Submitting a contribution

  1. Pick the right namespace (rule, playbook, or plugin) and follow the schema used by an existing item of the same type. Detection schema lives in detections/README.md, playbook schema in playbooks/README.md, plugin schema in packages/plugin-sdk-py/README.md and packages/plugin-sdk-go/README.md.
  2. Rebuild the marketplace index locally:
    pnpm marketplace:build
    pnpm marketplace:sync
    
  3. Verify CI will be happy:
    pnpm marketplace:check       # asserts the index matches what's on disk
    python3 scripts/validate_detections.py   # if you added detections
    
  4. Open a PR. CI runs marketplace:check, detection validation, and any plugin SDK tests. A maintainer will review for content quality, MITRE ATT&CK accuracy, and false-positive notes.

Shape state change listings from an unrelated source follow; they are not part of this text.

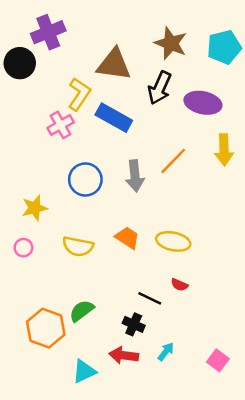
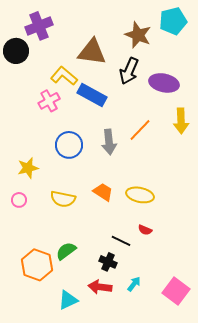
cyan pentagon: (224, 47) -> (173, 21), moved
yellow L-shape: (79, 94) -> (64, 76), turned -84
pink square: (218, 360) -> (176, 291), size x1.5

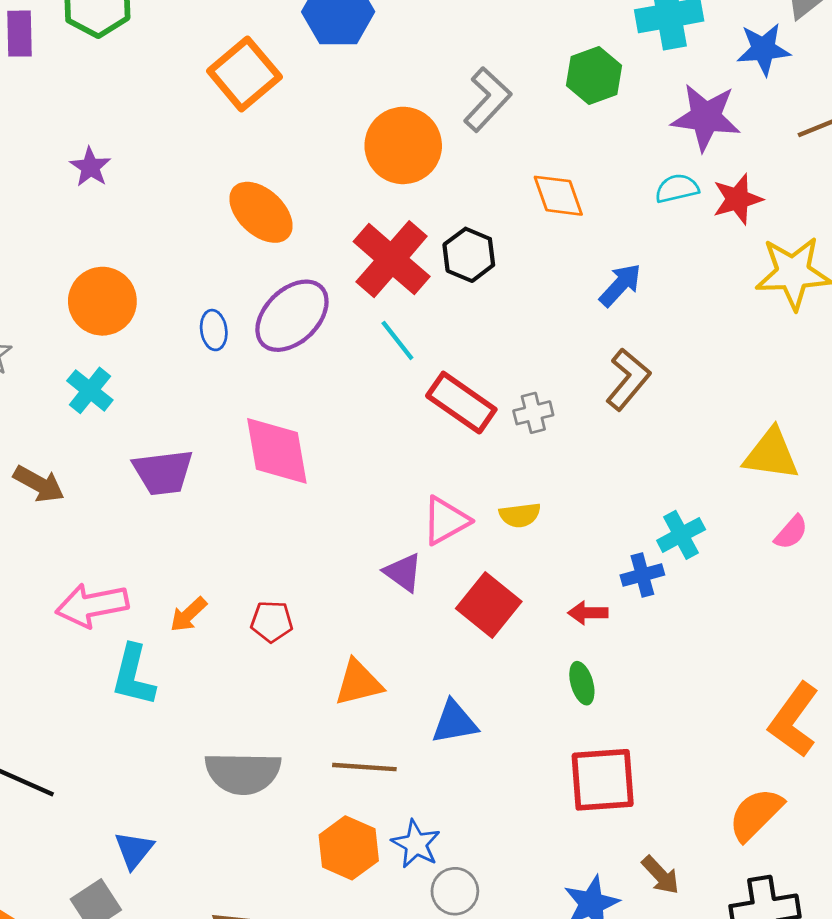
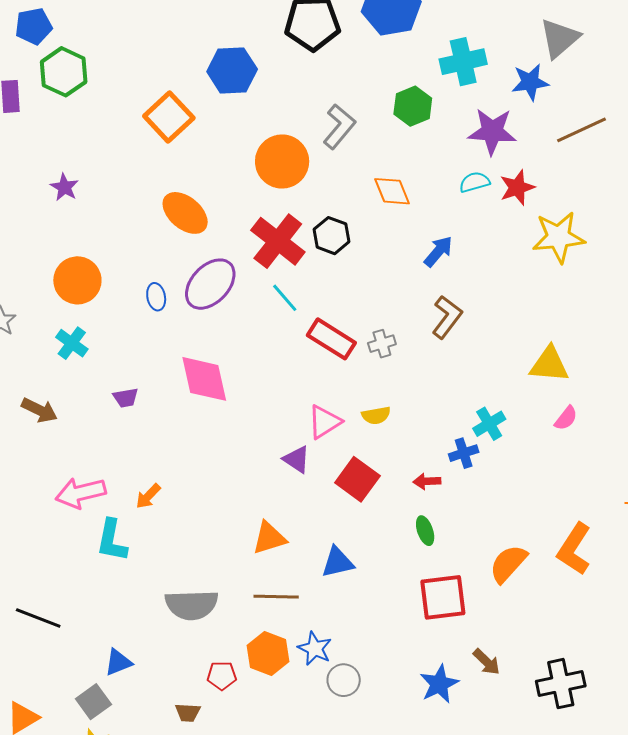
purple trapezoid: (163, 472) -> (126, 398), size x0.6
red pentagon: (272, 622) -> (222, 676), moved
orange semicircle: (756, 814) -> (508, 564), moved
blue triangle: (134, 850) -> (118, 662), turned 32

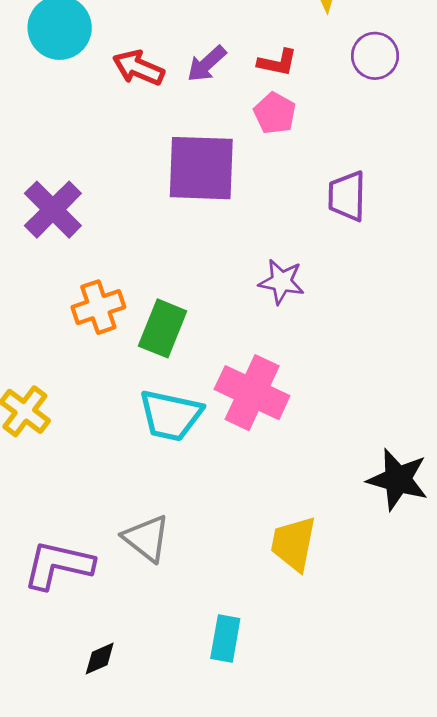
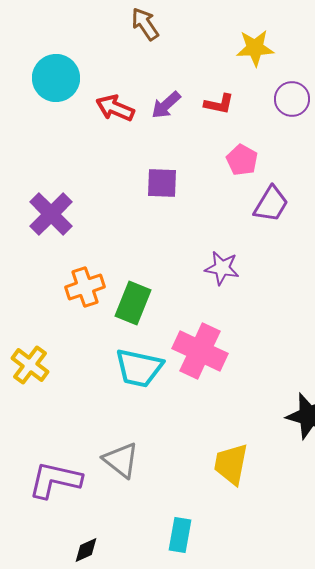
pink pentagon: (275, 113) -> (242, 160), moved
purple square: (201, 168) -> (162, 183), size x0.6
purple trapezoid: (347, 196) -> (271, 204), turned -150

Quality bar for community marketplace items

  • Detections must include MITRE ATT&CK technique IDs in tags (format mitre.attack.T1234[.567]) and a fixture under detections/fixtures/.
  • Playbooks must declare a clear trigger, an explicit decision tree, and any human-approval gates. No silent destructive actions.
  • Plugins must implement the relevant SDK interface in either Python or Go (preferably both). They must declare min_aisoc_version, license, and a homepage URL. Network calls go through the SDK's HTTP helpers, never bare requests or net/http calls.
  • All items get verified: false and source: "community" in the index until a maintainer promotes them.

Reporting Bugs

Please use the GitHub issue tracker. Include:

  • AiSOC version
  • OS and environment
  • Steps to reproduce
  • Expected vs actual behavior
  • Relevant logs

License

By contributing, you agree that your contributions will be licensed under the MIT License.